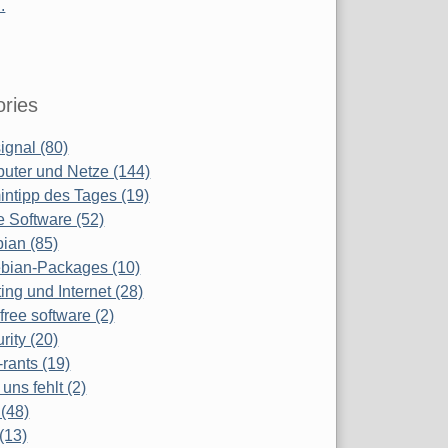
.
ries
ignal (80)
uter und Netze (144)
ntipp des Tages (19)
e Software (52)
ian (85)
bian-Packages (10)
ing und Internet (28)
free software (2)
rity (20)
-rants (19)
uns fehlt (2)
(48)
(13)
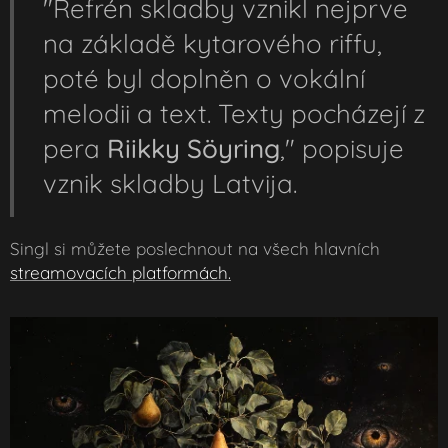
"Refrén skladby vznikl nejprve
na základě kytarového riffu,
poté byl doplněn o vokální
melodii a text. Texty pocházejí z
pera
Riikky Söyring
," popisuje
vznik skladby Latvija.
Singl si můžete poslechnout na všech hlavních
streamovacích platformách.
--
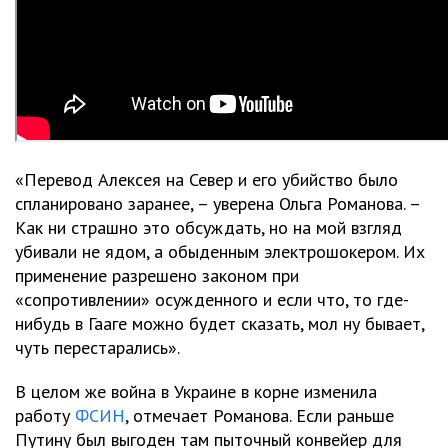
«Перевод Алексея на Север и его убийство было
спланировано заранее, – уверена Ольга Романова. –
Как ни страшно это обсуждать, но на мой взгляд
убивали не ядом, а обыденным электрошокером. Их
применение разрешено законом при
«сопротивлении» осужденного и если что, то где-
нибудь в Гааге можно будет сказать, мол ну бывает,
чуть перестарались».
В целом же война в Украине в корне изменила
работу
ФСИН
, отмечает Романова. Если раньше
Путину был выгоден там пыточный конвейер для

YOUR TASK: In the listing above, the lines from the one containing "Singl si můžete poslechnout na všech hlavních" through the one containing "streamovacích platformách." must be set down exactly, with no other lines.

SOLUTION TO THE PROBLEM:
Singl si můžete poslechnout na všech hlavních
streamovacích platformách.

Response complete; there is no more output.